Giant Queensland Spider Devours Snake

Thought some people might find this interesting.


----------



## Cockney_Red (Apr 20, 2012)

Snake, already Brown Bread.....


----------



## Scleropages (Apr 20, 2012)

looks like a GTS not and BTS


----------



## GeckPhotographer (Apr 20, 2012)

> looks like a GTS not and BTS



Actually I think it's a NTS, Northern Tree Snake (Dendrelaphis calligastra)


----------



## Manda1032 (Apr 20, 2012)

ya beat me to posting this!


----------



## Snake-Supplies (Apr 20, 2012)

I hate spiders... don't know why I looked.


----------



## Jande (Apr 20, 2012)

Wow. Frightening but interesting.
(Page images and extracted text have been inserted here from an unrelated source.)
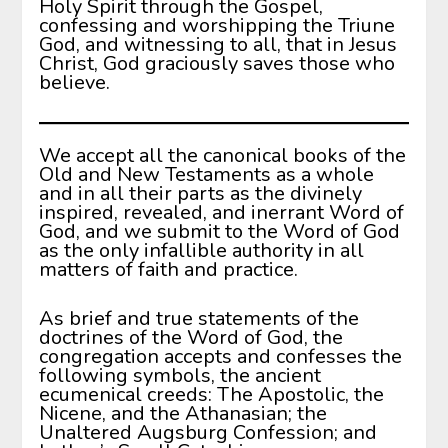
Holy Spirit through the Gospel,
confessing and worshipping the Triune
God, and witnessing to all, that in Jesus
Christ, God graciously saves those who
believe.
We accept all the canonical books of the
Old and New Testaments as a whole
and in all their parts as the divinely
inspired, revealed, and inerrant Word of
God, and we submit to the Word of God
as the only infallible authority in all
matters of faith and practice.
As brief and true statements of the
doctrines of the Word of God, the
congregation accepts and confesses the
following symbols, the ancient
ecumenical creeds: The Apostolic, the
Nicene, and the Athanasian; the
Unaltered Augsburg Confession; and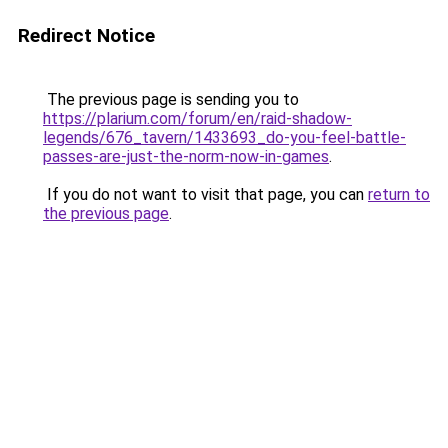
Redirect Notice
The previous page is sending you to
https://plarium.com/forum/en/raid-shadow-
legends/676_tavern/1433693_do-you-feel-battle-
passes-are-just-the-norm-now-in-games
.
If you do not want to visit that page, you can
return to
the previous page
.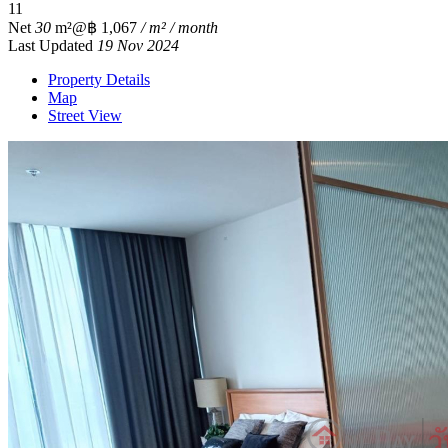
1
1
Net
30
m²
@฿ 1,067
/ m² / month
Last Updated
19 Nov 2024
Property Details
Map
Street View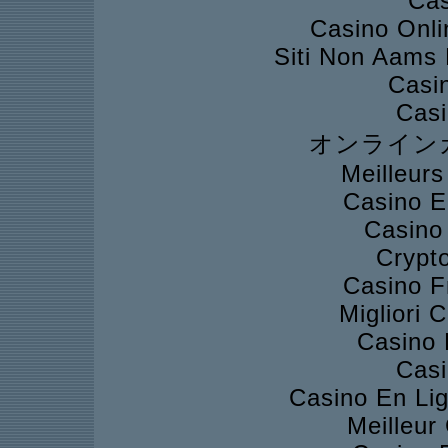
Cas
Casino Onli
Siti Non Aams
Casi
Casi
オンライン
Meilleur
Casino E
Casino
Crypto
Casino F
Migliori
Casino 
Casi
Casino En Lig
Meilleur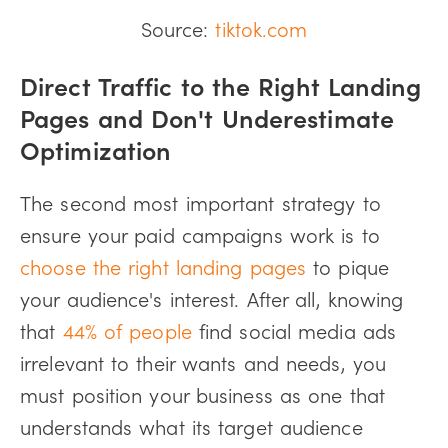
Source:
tiktok.com
Direct Traffic to the Right Landing
Pages and Don't Underestimate
Optimization
The second most important strategy to
ensure your paid campaigns work is to
choose the right landing pages
to pique
your audience's interest. After all, knowing
that
44% of people
find social media ads
irrelevant to their wants and needs, you
must position your business as one that
understands what its target audience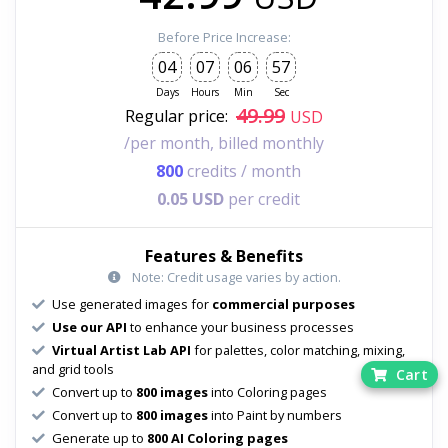
Before Price Increase:
04
07
06
55
Days
Hours
Min
Sec
49.99
Regular price:
USD
/per month, billed monthly
800
credits / month
0.05 USD
per credit
Features & Benefits
Note: Credit usage varies by action.
Use generated images for
commercial purposes
Use our API
to enhance your business processes
Virtual Artist Lab API
for palettes, color matching, mixing,
and grid tools
Cart
Convert up to
800 images
into Coloring pages
Convert up to
800 images
into Paint by numbers
Generate up to
800 AI Coloring pages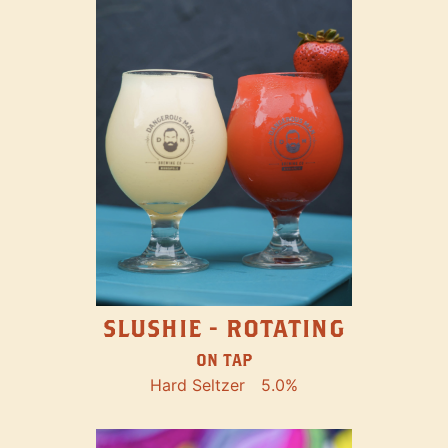
SLUSHIE - ROTATING
ON TAP
Hard Seltzer
5.0%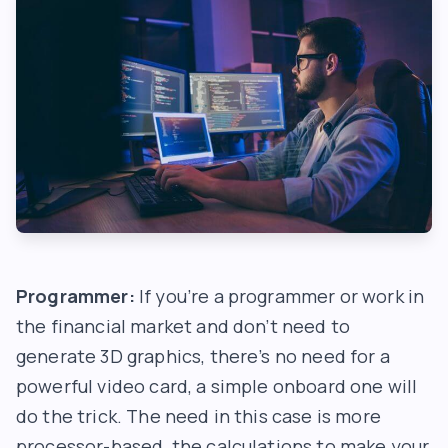
Programmer:
If you’re a programmer or work in
the financial market and don’t need to
generate 3D graphics, there’s no need for a
powerful video card, a simple onboard one will
do the trick. The need in this case is more
processor-based, the calculations to make your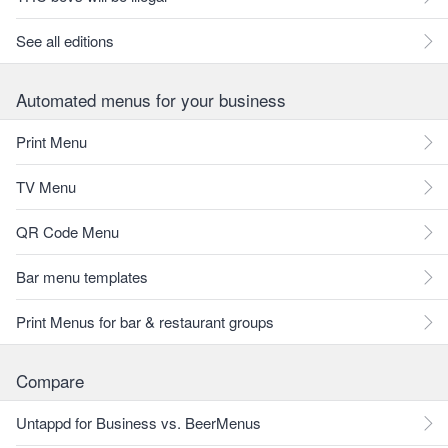
See all editions
Automated menus for your business
Print Menu
TV Menu
QR Code Menu
Bar menu templates
Print Menus for bar & restaurant groups
Compare
Untappd for Business vs. BeerMenus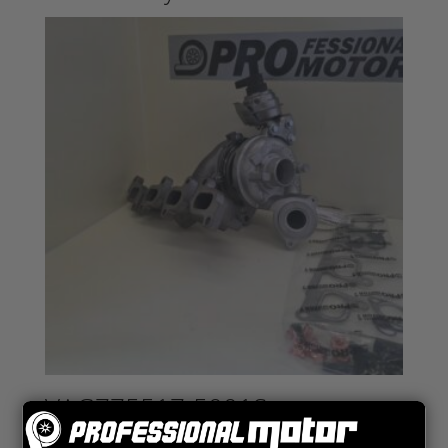
VAG775517-5001S
VAG 1.6 TDI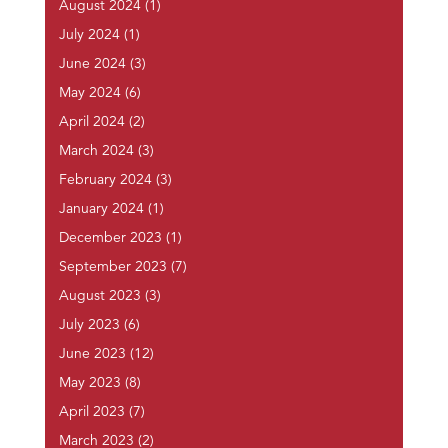
August 2024
(1)
July 2024
(1)
June 2024
(3)
May 2024
(6)
April 2024
(2)
March 2024
(3)
February 2024
(3)
January 2024
(1)
December 2023
(1)
September 2023
(7)
August 2023
(3)
July 2023
(6)
June 2023
(12)
May 2023
(8)
April 2023
(7)
March 2023
(2)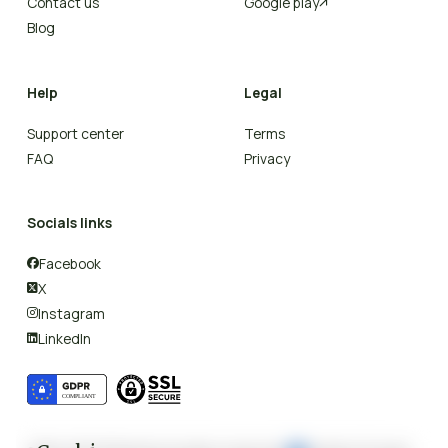
Contact us
Google play

Blog
Help
Legal
Support center
Terms
FAQ
Privacy
Socials links
Facebook

X

Instagram

LinkedIn
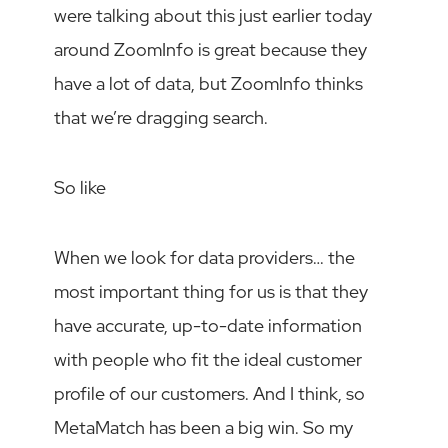
were talking about this just earlier today
around ZoomInfo is great because they
have a lot of data, but ZoomInfo thinks
that we’re dragging search.
So like
When we look for data providers… the
most important thing for us is that they
have accurate, up-to-date information
with people who fit the ideal customer
profile of our customers. And I think, so
MetaMatch has been a big win. So my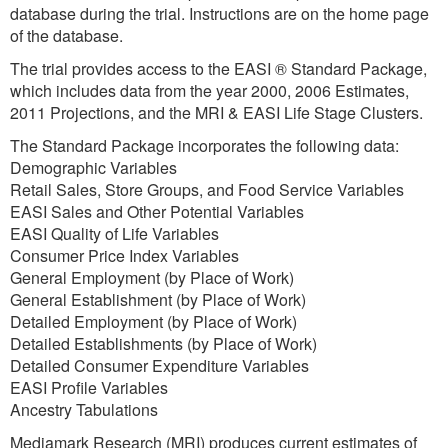
database during the trial. Instructions are on the home page
of the database.
The trial provides access to the EASI ® Standard Package,
which includes data from the year 2000, 2006 Estimates,
2011 Projections, and the MRI & EASI Life Stage Clusters.
The Standard Package incorporates the following data:
Demographic Variables
Retail Sales, Store Groups, and Food Service Variables
EASI Sales and Other Potential Variables
EASI Quality of Life Variables
Consumer Price Index Variables
General Employment (by Place of Work)
General Establishment (by Place of Work)
Detailed Employment (by Place of Work)
Detailed Establishments (by Place of Work)
Detailed Consumer Expenditure Variables
EASI Profile Variables
Ancestry Tabulations
Mediamark Research (MRI) produces current estimates of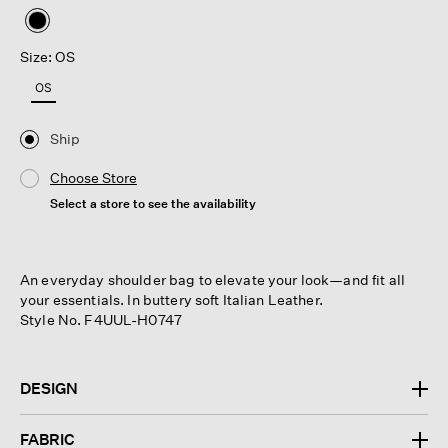
selected
Size: OS
OS
Ship
Choose Store
Select a store to see the availability
An everyday shoulder bag to elevate your look—and fit all
your essentials. In buttery soft Italian Leather.
Style No. F4UUL-H0747
DESIGN
FABRIC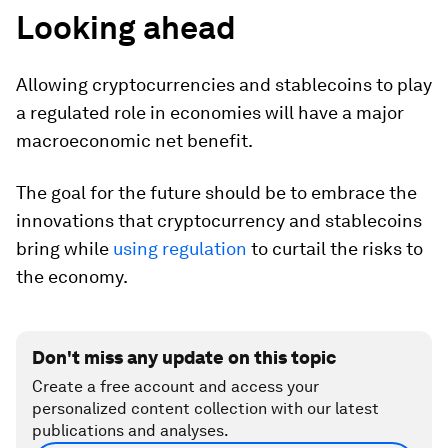
Looking ahead
Allowing cryptocurrencies and stablecoins to play
a regulated role in economies will have a major
macroeconomic net benefit.
The goal for the future should be to embrace the
innovations that cryptocurrency and stablecoins
bring while
using regulation
to curtail the risks to
the economy.
Don't miss any update on this topic
Create a free account and access your
personalized content collection with our latest
publications and analyses.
Thanks for the share.


----------



## rosequoll (Apr 20, 2012)

There's a reason why I flail like a damned sissy when I walk into one of those webs. *shudder*


----------



## Ally04 (Apr 20, 2012)

I surely wouldn't want to walk into that spider web


----------



## SteveNT (Apr 20, 2012)

Ha ha, I've worn quite a few golden orbs!

We had one that used to web across a path we walked every day. Eventually it built a web with a human sized gap in it. (Although it still collected a few hats!)


----------



## mmafan555 (Apr 23, 2012)

Screw Arachnids!!! Hate that bastard hellspawn family!!!


----------



## Spidergirl (Apr 23, 2012)

What a thing to see!


----------



## NicG (Apr 23, 2012)

I'm thinking that it's a Northern Tree Snake too. Which leaves me shaking my head lamenting the fact that there are basically none of these in captivity ...


----------



## Wrightpython (Apr 23, 2012)

Golden orbs are the best anyway they run off when they see you coming or drop to ground if you do ride into there webs great spiders and bloody quick.


----------



## Nes88c (Apr 23, 2012)

Did anyone read the article?? 

Made me sad..... Apparently the "ordeal" lasted several hours.

The guy also states "the snake finally surrendered to the spiders venoum. The snake tried to strike it many times but the spider ran up the Webb.  poor thing.

Also it states the spider was just chewing on the snake n where it had bitten was black?? That says to me the poor snake had been there a while!! Omg  

I think I would hav tried to save the snake IMO. But I'm also the type that cries in docco's cos an animal kills another to survive. But still sounds like a horrible way to die. 
A


----------